====== DATASET ENTRIES

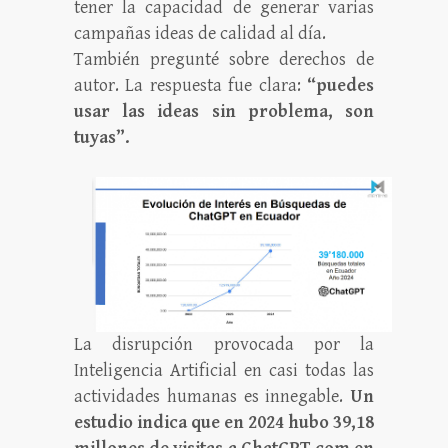
tener la capacidad de generar varias
campañas ideas de calidad al día.
También pregunté sobre derechos de
autor. La respuesta fue clara:
“puedes
usar las ideas sin problema, son
tuyas”.
La disrupción provocada por la
Inteligencia Artificial en casi todas las
actividades humanas es innegable.
Un
estudio indica que en 2024 hubo 39,18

============

■ YOUR GOAL: Each line of the data that has the string "ideas" should be returned.

■ EXPECTED ANSWER:
campañas ideas de calidad al día.
usar las ideas sin problema, son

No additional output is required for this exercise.